Ставили ширму, сдвигали стулья, и получалось что-то вроде гостиной. Матери надевали лучшие свои наряды, почти не чиненные, и тщетно старались скрыть под юбкой старые башмаки. Рядом с разодетыми, блистательными женщинами, мужчинами в прекрасных сюртуках и священником в красивой сутане они казались экспонатами, сбежавшими из музея, или манекенами в блеклых платьях с выставки устаревших мод.
Толковали о нынешних временах, ежесекундно поминая Бога, священника слово «Бог» выходило со свитой из дыма. Толковали о падении нравов, предвещавшем конец спета, и обличали похоть, по вине которой люди лягут, встанут — и все тут, словно звери. Не молятся, не постятся, не помышляют о вышнем. Слово «Бог» опять облекалось в клубы дыма. Толковали о смерти, а потом от Святого писания переходили к забавным случаям. Священник рассказывал жуткие истории о последнем часе грешников, сопоставляя его с тихой кончиной тех, кто умирает в Боге; слово «Бог» опять окутывал дым. Важные мужчины роняли пустые словечки, а женщины, непривычные к таким жестким стульям, присовокупляли, как положено, свои суждения, кто покороче, кто подлиннее. Мне казалось, что они повторяли какие-то гаммы.
При этих гостях мои матери только смиренно опускали и поднимали веки — больше нечего и делать тем, кто, не в силах шевельнуться, хочет напомнить, что еще жив. К естественной их робости прибавлялась суровая власть старых платьев, которые могут порваться от любого движения.
Когда обиталище наше вконец заполнялось Богом и дымом, все принимались прощаться. Священник протягивал гориллью руку, благотворительницы почтительно к ней прикасались. Мужчины кланялись, все из учтивости, женщины целовали моих матерей, не подходя к ним слишком близко. Матери, сдерживая дыхание, чтобы не порвать наряда, показывали, где выход на улицу, хотя он всегда был один и тот же. Мне нравилось глядеть в предвечернем свете, как они идут; у той, кого я считал сестрою, губы были такого цвета, как зерно кофе, а та, которую считал матерью, слегка бледнела и опускала ресницы. В дверях все прощались снова, мужчины надевали шляпы, и сразу же мы слышали, как едет по улице экипаж благотворительного общества.

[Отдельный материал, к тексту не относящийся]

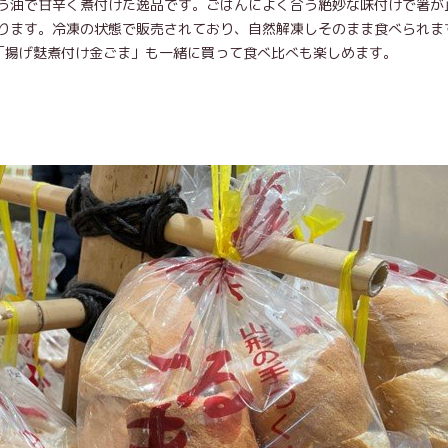
う油で甘辛く煮付けた逸品です。ごはんによく合う絶妙な味付けで箸が
ります。冷凍の状態で販売されており、自然解凍しそのまま食べられま
「揚げ麩煮付け金ごま」も一緒に買って食べ比べも楽しめます。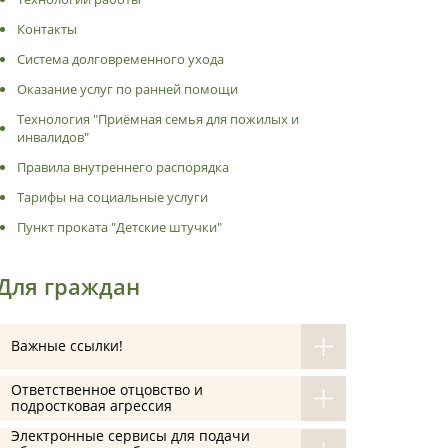
Контакты
Система долговременного ухода
Оказание услуг по ранней помощи
Технология "Приёмная семья для пожилых и
инвалидов"
Правила внутреннего распорядка
Тарифы на социальные услуги
Пункт проката "Детские штучки"
Для граждан
Важные ссылки!
Ответственное отцовство и
подростковая агрессия
Электронные сервисы для подачи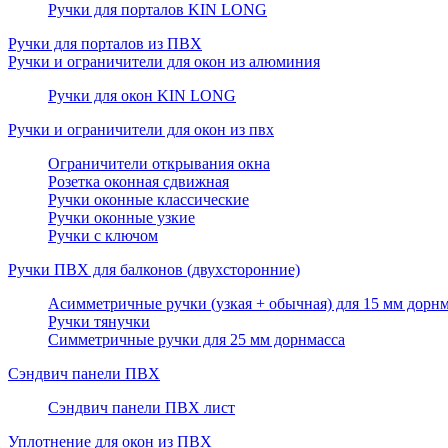
Ручки для порталов KIN LONG
Ручки для порталов из ПВХ
Ручки и ограничители для окон из алюминия
Ручки для окон KIN LONG
Ручки и ограничители для окон из пвх
Ограничители открывания окна
Розетка оконная сдвижная
Ручки оконные классические
Ручки оконные узкие
Ручки с ключом
Ручки ПВХ для балконов (двухсторонние)
Асимметричные ручки (узкая + обычная) для 15 мм дорнм
Ручки тянучки
Симметричные ручки для 25 мм дорнмасса
Сэндвич панели ПВХ
Сэндвич панели ПВХ лист
Уплотнение для окон из ПВХ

Люди эти долго к нам ходили. Я не знал, что такое «постыдная нищета», но ощущал в этих словах какую-то трусость. Разве нужно стыдиться, что ты был богат, а стал беден? Разве нужно получать почти оскорбительную, да еще и тайную милостыню?

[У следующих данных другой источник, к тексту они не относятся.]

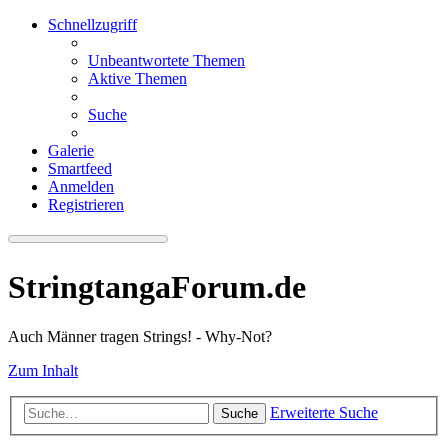
Schnellzugriff
Unbeantwortete Themen
Aktive Themen
Suche
Galerie
Smartfeed
Anmelden
Registrieren
StringtangaForum.de
Auch Männer tragen Strings! - Why-Not?
Zum Inhalt
Erweiterte Suche
Suche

В одну из суббот гости не пришли. Я до темноты просидел один У двери, не видя сада, потому что ветер не шевелил ветвей. Не было ни звезд, ни луны. Ничего еще не зная, я поставил на место стулья и подумал: «Больше не придут».
Вернулись матери. Когда они запирали дверь, за которой уже сгустилась тьма, я услышал, что благотворительное общество не помогает семьям, где есть незаконные дети. Матери плакали; я заснул. Когда же проснулся — не иначе, как в полночь, — мне показалось, будто по улице удаляется навсегда экипаж благотворителей.

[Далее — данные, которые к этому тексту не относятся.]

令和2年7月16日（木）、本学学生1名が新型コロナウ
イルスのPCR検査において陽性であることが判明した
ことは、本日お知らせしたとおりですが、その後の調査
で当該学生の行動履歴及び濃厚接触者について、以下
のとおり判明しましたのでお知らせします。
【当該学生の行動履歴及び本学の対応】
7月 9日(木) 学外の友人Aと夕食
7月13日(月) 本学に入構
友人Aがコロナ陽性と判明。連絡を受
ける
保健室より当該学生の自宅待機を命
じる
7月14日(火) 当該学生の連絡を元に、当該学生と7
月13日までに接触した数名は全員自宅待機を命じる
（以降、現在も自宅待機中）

В эти дни я кончил читать букварь. Из картинок помню мальчика в каком-то фартуке, запускающего воздушного змея. Сперва я очень огорчился, что он — это не я. Вот счастливый, ведь и небо, и воздух, и земля, и свет, и солнце — все-все на этой странице создано для него! Хорошо бы его вырвать и встать на его место.
Когда я дочитал букварь, меня наградили. Та, кого я звал матерью, долго целовала мои глаза — сперва один, потом другой. Та, кого я считал сестрою, подарила мне книжку с цветными картинками, и я до сих пор ее храню. Лучше бы не дарила: из-за нее-то и поняли, что я умею читать только букварь, иначе говоря, читать не умею. Мой первый триумф угас на первой же странице.
Поистине, беда. Я даже «о», простой кружочек, узнать не мог и читал на память, с точками, с запятыми, уроки из букваря. В ту ночь я лег один, тихо жалуясь святому Антонию, и быстро уснул.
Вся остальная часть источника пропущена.